◆ WHAT IS BEING ASKED
What you hand back must match the records word for word, with no pictures.

◆ MATERIAL PROVIDED
──────

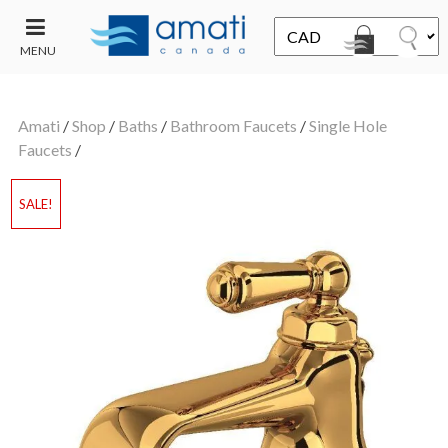
MENU
CONTACT
UT
US
Amati
/
Shop
/
Baths
/
Bathroom Faucets
/
Single Hole
SALE
Faucets
/
SALE!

──────

◆ EXERCISE RESULT
MENU
CONTACT
UT
US
Amati
/
Shop
/
Baths
/
Bathroom Faucets
/
Single Hole
SALE
Faucets
/
SALE!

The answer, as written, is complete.